Important: Do these steps before you boot the Pi for the first time.

  1. Ensure you've flashed your Raspbian image to your SD card.

  2. If the boot folder isn't showing on your computer, eject and re-insert the SD card into your computer, not the Raspberry Pi.

  3. Change to the directory where the SD card's boot folder (containing cmdline.txt) is located. On a Mac, this will be /Volumes/boot. On Linux the location may vary; on recent Ubuntu installations it will be /media/$USER/boot

  4. Run the following commands:

    wget https://raw.githubusercontent.com/marcone/teslausb/main-dev/setup/macos_linux/setup-piForHeadlessConfig.sh
    chmod +x setup-piForHeadlessConfig.sh
    
  5. Set your SSID (Wifi network name) and WIFIPASS environment variables. The script will insert them into the wpa_supplicant.conf when creating it:

    # the SSID of your 2.4 GHz network
    export SSID=your_ssid_here
    export WIFIPASS=your_wifi_password_here
    
  6. If you're using a Mac, run this command

    ./setup-piForHeadlessConfig.sh /Volumes/boot
    
  7. If you're using Ubuntu, run this command:

    ./setup-piForHeadlessConfig.sh /media/$USER/boot
    

    If you're using another Linux distribution figure out the path to where the boot partitio of the SD card is mounted and specify that path, instead.

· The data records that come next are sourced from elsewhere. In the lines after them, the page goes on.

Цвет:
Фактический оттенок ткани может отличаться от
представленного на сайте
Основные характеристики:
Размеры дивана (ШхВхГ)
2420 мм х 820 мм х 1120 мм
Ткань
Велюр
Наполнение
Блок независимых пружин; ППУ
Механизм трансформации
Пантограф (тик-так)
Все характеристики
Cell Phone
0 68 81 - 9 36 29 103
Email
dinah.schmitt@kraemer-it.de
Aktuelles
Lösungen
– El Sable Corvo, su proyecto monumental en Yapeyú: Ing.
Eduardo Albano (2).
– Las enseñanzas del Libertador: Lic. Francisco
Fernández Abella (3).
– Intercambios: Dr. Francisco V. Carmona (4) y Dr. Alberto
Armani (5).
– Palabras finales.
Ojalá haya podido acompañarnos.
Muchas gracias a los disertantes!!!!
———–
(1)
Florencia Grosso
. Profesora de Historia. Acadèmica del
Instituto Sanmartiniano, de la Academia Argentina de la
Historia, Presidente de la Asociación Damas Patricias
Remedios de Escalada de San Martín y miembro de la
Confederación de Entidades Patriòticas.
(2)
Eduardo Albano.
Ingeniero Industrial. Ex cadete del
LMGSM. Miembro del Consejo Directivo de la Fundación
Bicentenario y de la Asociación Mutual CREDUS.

  8. If all goes well, the script will report:

    -- Files updated and ready for Wifi and SSH over USB --
    
  9. Eject the SD card safely, insert into your Pi, and reboot. If the Pi is connected over USB to your host, and/or if the Wifi setup went correctly, you should be able to ssh pi@raspberrypi.local. The default password is raspberry.

    Note: If you receive an error indicating that the host id has changed, edit your computer's ~/.ssh/known_hosts file. Find the line with the IP address of your Pi, or labeled "raspberrypi.local" and delete the entire line. You're especially likely to encounter this error if you're following these instructions for a second time.